Por fin estaba escuchando a Dios. No un dios en mi imaginación, sino al Creador del universo. No me estaba regañando, me estaba consolando. No me estaba exigiendo, me estaba invitando. Me estaba amando. Descubrí que eso de que Dios es Santo no es una exageración. Su perfección puso en evidencia mi pecado. Mi alma se estaba pudriendo y pude verlo a través de su luz. 

Pasó por mi mente todo lo malo que había hecho hasta el momento y arrepentida, le pedí perdón. De inmediato me sentí liberada. Conocí la paz. Un velo cayó de mis ojos y pude ver, comprendí mucho de lo que apenas una hora antes me parecía locura. 

Mientras los demás cantaban en la fogata, yo estaba inmersa en mi primera conversación real con Dios. Seguía sintiendo que Él quería sacarme el corazón pero era porque quería limpiarlo, transformarlo y darle vida. Añadido a eso y para mi sorpresa vi que yo no era la única. 

Por unos segundos levanté la mirada y me di cuenta de que mi otra amiga, Paola, que se consideraba atea y que estuvo a mi lado todo ese tiempo, estaba experimentando el mismo encuentro con Dios, rendida ante esta presencia todopoderosa. ¡Fue un milagro!

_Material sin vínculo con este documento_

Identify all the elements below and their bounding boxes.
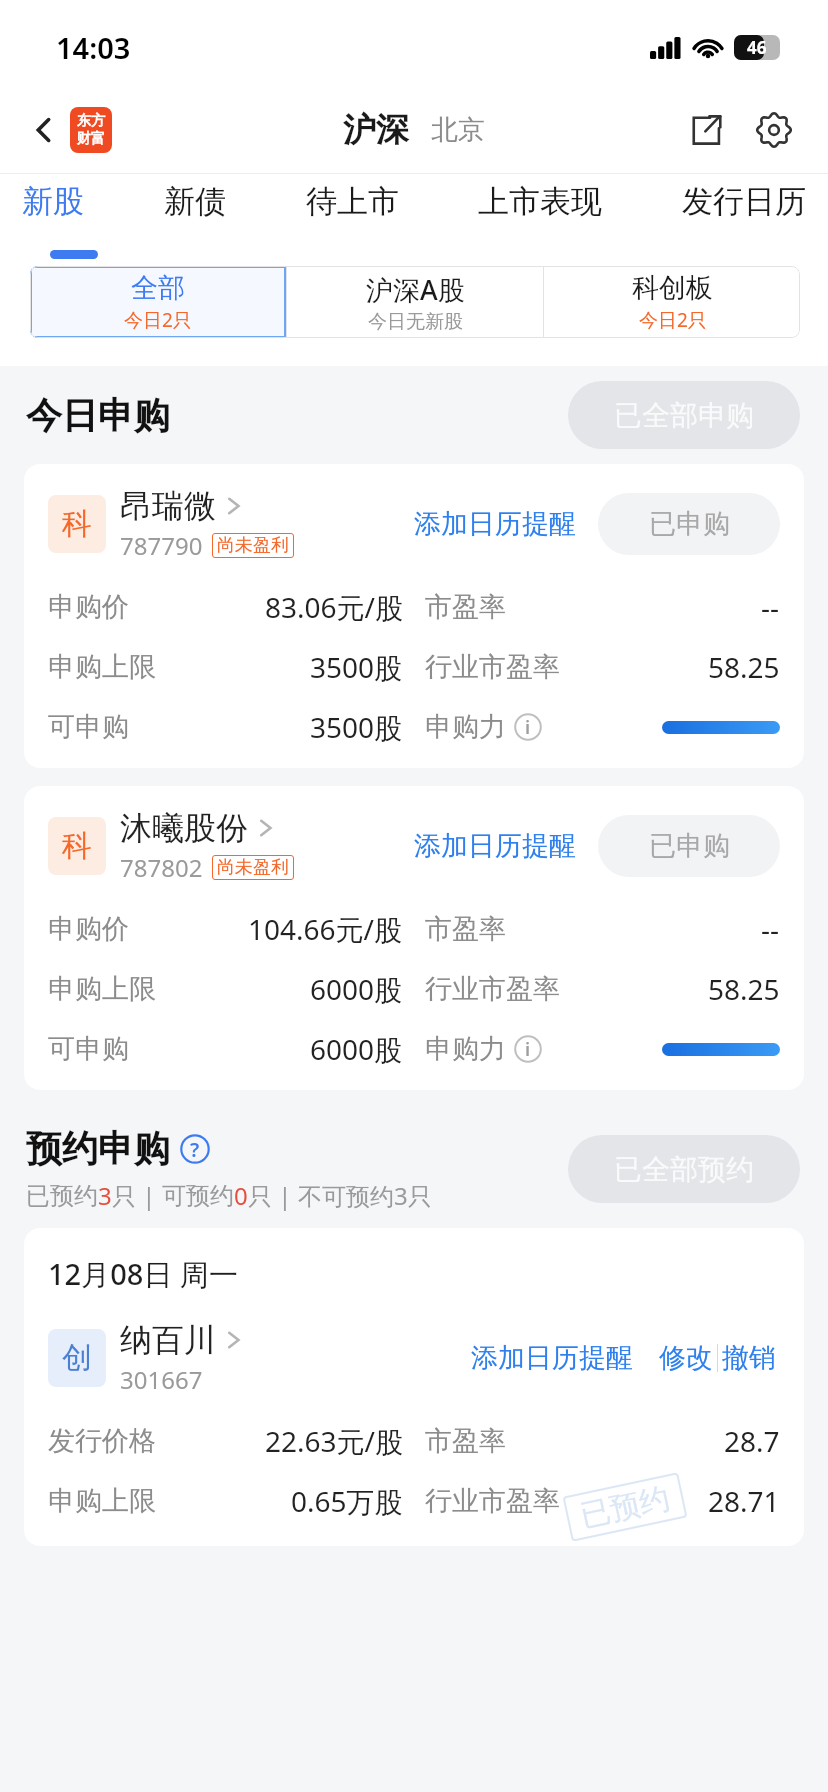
staticText: 科	[62, 505, 92, 543]
staticText: 0	[234, 1179, 248, 1212]
staticText: 83.06元/股	[265, 588, 403, 626]
staticText: 北京	[431, 113, 485, 147]
staticText: 301667	[120, 1363, 203, 1396]
staticText: i	[525, 1037, 531, 1062]
button[interactable]: 已申购	[598, 493, 780, 555]
button[interactable]: 发行日历	[682, 174, 806, 229]
staticText: 沪深	[343, 109, 409, 151]
staticText: --	[761, 588, 780, 626]
staticText: 可预约	[162, 1181, 234, 1211]
staticText: 22.63元/股	[265, 1422, 403, 1460]
staticText: 只 |	[248, 1179, 298, 1212]
staticText: 3500股	[310, 648, 403, 686]
staticText: 财富	[77, 130, 105, 148]
staticText: 行业市盈率	[425, 1484, 560, 1518]
staticText: 已预约	[577, 1479, 673, 1535]
staticText: 全部	[131, 271, 185, 305]
staticText: 已申购	[649, 829, 730, 863]
staticText: 科	[62, 827, 92, 865]
staticText: 发行价格	[48, 1424, 156, 1458]
button[interactable]: 科	[24, 786, 804, 1090]
staticText: 58.25	[708, 970, 780, 1008]
staticText: 已全部申购	[614, 398, 754, 433]
staticText: 沪深A股	[366, 271, 465, 308]
staticText: 申购上限	[48, 1484, 156, 1518]
button[interactable]: 沪深A股	[287, 266, 543, 338]
staticText: i	[525, 715, 531, 740]
button[interactable]: 新股	[22, 174, 84, 229]
staticText: 已申购	[649, 507, 730, 541]
staticText: 今日申购	[26, 393, 170, 438]
staticText: 申购力	[425, 710, 506, 744]
staticText: 市盈率	[425, 1424, 506, 1458]
staticText: 撤销	[722, 1341, 776, 1375]
button[interactable]: 待上市	[306, 174, 399, 229]
button[interactable]: 新债	[164, 174, 226, 229]
staticText: 申购力	[425, 1032, 506, 1066]
staticText: 东方	[77, 112, 105, 130]
staticText: 申购价	[48, 590, 129, 624]
staticText: 创	[62, 1339, 92, 1377]
staticText: 申购上限	[48, 650, 156, 684]
staticText: 待上市	[306, 182, 399, 221]
button[interactable]: Help	[180, 1134, 210, 1164]
staticText: 行业市盈率	[425, 650, 560, 684]
staticText: 申购价	[48, 912, 129, 946]
staticText: 添加日历提醒	[414, 507, 576, 541]
button[interactable]: 已全部申购	[568, 381, 800, 449]
button[interactable]: Share	[680, 104, 732, 156]
staticText: 只 |	[112, 1179, 162, 1212]
staticText: 添加日历提醒	[471, 1341, 633, 1375]
staticText: 行业市盈率	[425, 972, 560, 1006]
staticText: 787790	[120, 529, 203, 562]
staticText: 28.7	[724, 1422, 780, 1460]
button[interactable]: 修改	[655, 1341, 717, 1375]
staticText: 12月08日 周一	[48, 1254, 238, 1294]
staticText: 787802	[120, 851, 203, 884]
staticText: 市盈率	[425, 912, 506, 946]
button[interactable]: 添加日历提醒	[410, 503, 580, 545]
staticText: 尚未盈利	[217, 856, 289, 879]
button[interactable]: 12月08日 周一	[24, 1228, 804, 1546]
staticText: 市盈率	[425, 590, 506, 624]
staticText: 104.66元/股	[248, 910, 403, 948]
staticText: 今日2只	[639, 307, 707, 333]
button[interactable]: 已申购	[598, 815, 780, 877]
button[interactable]: 添加日历提醒	[410, 825, 580, 867]
staticText: 尚未盈利	[217, 534, 289, 557]
staticText: 今日无新股	[368, 310, 463, 334]
button[interactable]: 科	[24, 464, 804, 768]
staticText: 3500股	[310, 708, 403, 746]
button[interactable]: 上市表现	[478, 174, 602, 229]
staticText: --	[761, 910, 780, 948]
staticText: 46	[747, 36, 767, 59]
staticText: 申购上限	[48, 972, 156, 1006]
staticText: 已全部预约	[614, 1152, 754, 1187]
button[interactable]: 已全部预约	[568, 1135, 800, 1203]
staticText: 58.25	[708, 648, 780, 686]
button[interactable]: Settings	[748, 104, 800, 156]
staticText: 昂瑞微	[120, 486, 216, 526]
staticText: 0.65万股	[291, 1482, 403, 1520]
button[interactable]: 北京	[431, 113, 485, 147]
staticText: 已预约	[26, 1181, 98, 1211]
staticText: 新债	[164, 182, 226, 221]
staticText: 可申购	[48, 710, 129, 744]
staticText: 6000股	[310, 1030, 403, 1068]
staticText: 今日2只	[124, 307, 192, 333]
button[interactable]: 撤销	[718, 1341, 780, 1375]
staticText: 可申购	[48, 1032, 129, 1066]
staticText: 14:03	[56, 28, 131, 67]
button[interactable]: 添加日历提醒	[467, 1337, 637, 1379]
staticText: 不可预约3只	[298, 1179, 432, 1212]
button[interactable]: East Money	[70, 107, 112, 153]
staticText: 预约申购	[26, 1126, 170, 1171]
button[interactable]: 沪深	[343, 109, 409, 151]
button[interactable]: Back	[22, 108, 66, 152]
button[interactable]: 全部	[30, 266, 286, 338]
staticText: 上市表现	[478, 182, 602, 221]
staticText: 科创板	[632, 271, 713, 305]
staticText: 修改	[659, 1341, 713, 1375]
staticText: 沐曦股份	[120, 808, 248, 848]
button[interactable]: 科创板	[544, 266, 800, 338]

Así fue que mi amiga Paola y yo conocimos a Dios y creímos en Jesucristo. Mucha gente que nos conoció en esa época, creía que era sólo una fase; que éramos unas chicas influenciadas por amistades raras, que esa noche de la fogata había sido sólo una experiencia sensorial-emocional y que pronto volveríamos a la normalidad. 

Sin embargo, 20 años después, aquí seguimos; súper agradecidas, amando y siguiendo al Señor, conscientes y asombradas de saber que Él es el Camino, la Verdad y la Vida.